Why Purchase A Digital Piano

Why Purchase A Digital Piano

Why Purchase A Digital Piano

You’ve decided to buy a piano. And with a bit of research, you’ve discovered you need to make a choice – acoustic piano or digital piano? What?

Should a digital piano even be in the running? Is it truly a good instrument, or is it more of an expensive toy?

Good question.

While most of us think back to our youth when the only choice we had was an acoustic piano. We think of the upright sitting in Grandma’s living room, or the baby grand we played on for lessons. Can digital ever compare with that?

Yes. A good digital piano may actually be a better choice than an acoustic piano in the same price range. And depending on the user and their goals and desires, a digital piano can actually motivate the user to continue on.

Let me give you an example.

Kids today start out on computers and mobile devices almost from birth. We show them videos and let them play games when we’re busy and need a little interrupted time. They play games that help develop coordination and rhythm. They start playing around on Garage Band, developing their own sounds. The next obvious step is to introduce them to a more sophisticated tool … the piano.

But an acoustic piano does one thing. A digital piano takes that concept to a whole different level.

Digitals have built in sounds, many of which are useful and fun. For instance, Bach actually loved playing with sounds, and wrote a great deal of his music for harpsichord, not piano. Most digitals have a harpsichord sound, giving you the ability to play the music as it was intended.

When first starting out, one of the first things a teacher teaches is to keep time to the beat. Digital pianos have a built in metronome to allow the student to understand and develop a steady sense of time.

When does your child prefer to play and practice? Are others in the room trying to work on homework? Sometimes its hard keeping everything at home moving smoothly. With a digital, timing is never an issue. Simply plug in headphones for privacy, and a child can practice to their hearts content without disturbing others in the room.

And when they need a little bit of extra guidance, or want to record a concept to share with their teacher later on, the handy built in recorder can do the trick.

Digital pianos can be simple, or they can be as full featured as you desire. Digital pianos can be portable to carry with you to school, lessons, and even on vacation. Or they can resemble the good old acoustic pianos that bring back memories. With so many options, now may be the perfect time to stop in and see what would be the perfect choice for you.

Differences Between an Acoustic Piano and a Digital Piano

Differences Between an Acoustic Piano and a Digital Piano

Thinking of buying a piano? You’ve probably come across one of the very first questions a piano dealer will ask you – would you like an acoustic piano or a digital piano? And if you’re new to the piano world, that very first question may leave you confused. What’s the difference?

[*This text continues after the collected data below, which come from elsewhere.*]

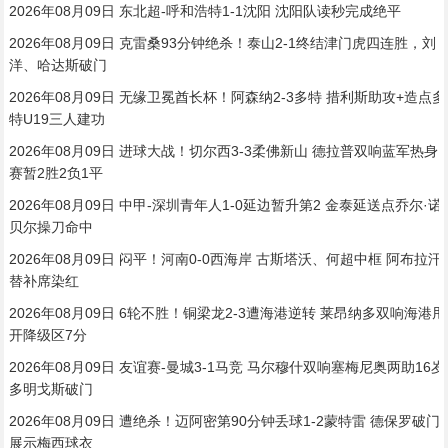
2026年08月09日 东北超-呼和浩特1-1沈阳 沈阳队读秒完成绝平
2026年08月09日 克雷桑93分钟绝杀！泰山2-1终结津门虎四连胜，刘
洋、哈达斯破门
2026年08月09日 无缘卫冕酋长杯！阿森纳2-3多特 措利斯助攻+造点多
特U19三人建功
2026年08月09日 进球大战！切尔西3-3柔佛新山 德拉普双响蓝军热身
赛暂2胜2负1平
2026年08月09日 中甲-深圳青年人1-0延边暂升第2 金泰延送点乔尔·诺
贝尔操刀命中
2026年08月09日 闷平！河南0-0西海岸 古斯塔沃、何超中框 阿布拉汗
替补席染红
2026年08月09日 6轮不胜！铜梁龙2-3遭海港逆转 莱昂纳多双响海港甩
开降级区7分
2026年08月09日 友谊赛-曼城3-1马竞 马尔穆什双响塞梅尼奥两助16岁
多明戈斯破门
2026年08月09日 遭绝杀！迈阿密第90分钟丢球1-2蒙特雷 德保罗破门
展示梅西球衣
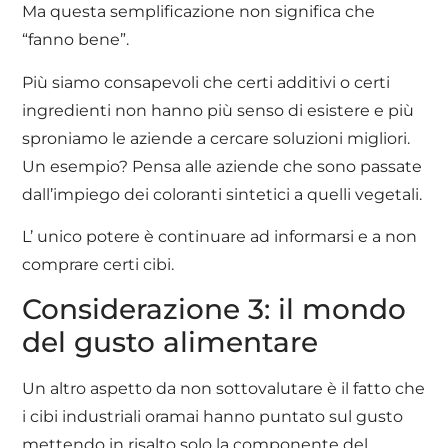
Ma questa semplificazione non significa che
“fanno bene”.
Più siamo consapevoli che certi additivi o certi
ingredienti non hanno più senso di esistere e più
sproniamo le aziende a cercare soluzioni migliori.
Un esempio? Pensa alle aziende che sono passate
dall’impiego dei coloranti sintetici a quelli vegetali.
L’ unico potere è continuare ad informarsi e a non
comprare certi cibi.
Considerazione 3: il mondo
del gusto alimentare
Un altro aspetto da non sottovalutare è il fatto che
i cibi industriali oramai hanno puntato sul gusto
mettendo in risalto solo la componente del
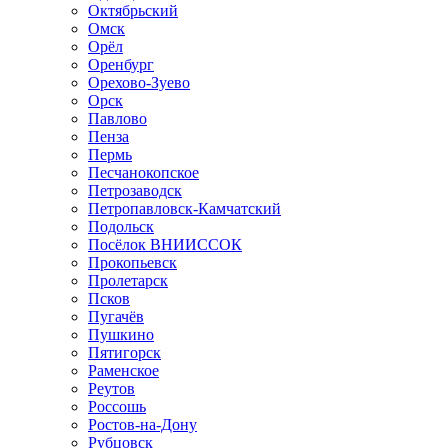
Октябрьский
Омск
Орёл
Оренбург
Орехово-Зуево
Орск
Павлово
Пенза
Пермь
Песчанокопское
Петрозаводск
Петропавловск-Камчатский
Подольск
Посёлок ВНИИССОК
Прокопьевск
Пролетарск
Псков
Пугачёв
Пушкино
Пятигорск
Раменское
Реутов
Россошь
Ростов-на-Дону
Рубцовск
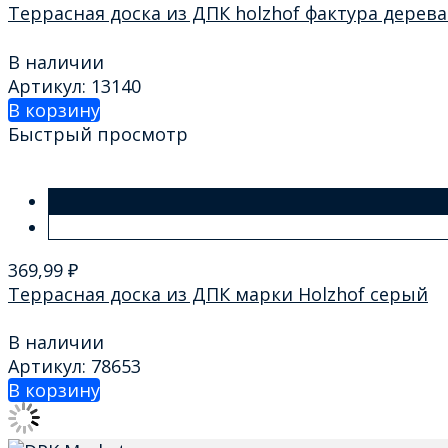
Террасная доска из ДПК holzhof фактура дерев
В наличии
Артикул: 13140
В корзину
Быстрый просмотр
369,99
₽
Террасная доска из ДПК марки Holzhof серый
В наличии
Артикул: 78653
В корзину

Differences Between an Acoustic Piano and a Digital Piano

  • Acoustic pianos work by felt-covered mallets hitting strings within their insides. Digital pianos work through a sound chip and speakers, so when their keys are struck, they replicate what a piano sounds like. Some digital piano models have features that will allow you to change the instrument sounds like (for instance, an organ or drums instead of a piano). Because the technology used to make digital pianos can be made smaller without sacrificing the sound of the instrument like an acoustic piano, digital pianos are smaller and lighter.

  • Digital pianos may be able to better serve the needs of a select number of people. For one, their size may be a better match for those who enjoy playing but are either short on space or move around a lot. Also, digital pianos are useful if you want to record music on the computer or plug in headphones to play privately.

  • Acoustic pianos have significantly more range of tone than digital pianos, as you are interacting with actual strings rather than something emulating the sound of strings. Therefore, you will be able to put in a lot more emotion and depth into your music on an acoustic piano. Because of this, more advanced piano players may find digital pianos limiting after a while.

  • Digital pianos don’t function exactly like an acoustic piano, and making a transition later on from digital to acoustic may be difficult, especially for beginning players. For one, some less expensive digital pianos don’t have the same weighted key feel as an acoustic piano would, instead feeling light and plastic. For another, some digital pianos lack the full eight octaves that acoustic pianos have, which can limit the range of music that you can play.

  • Acoustic pianos have a longer-lasting value. Anything electronic, whether it’s a computer, phone, or piano, has a time limit on it; it will one day become outdated and overshadowed by better technology. This will also make it difficult to sell if you want to get a new piano later on. Acoustic pianos that are well-maintained keep their value and won’t become obsolete.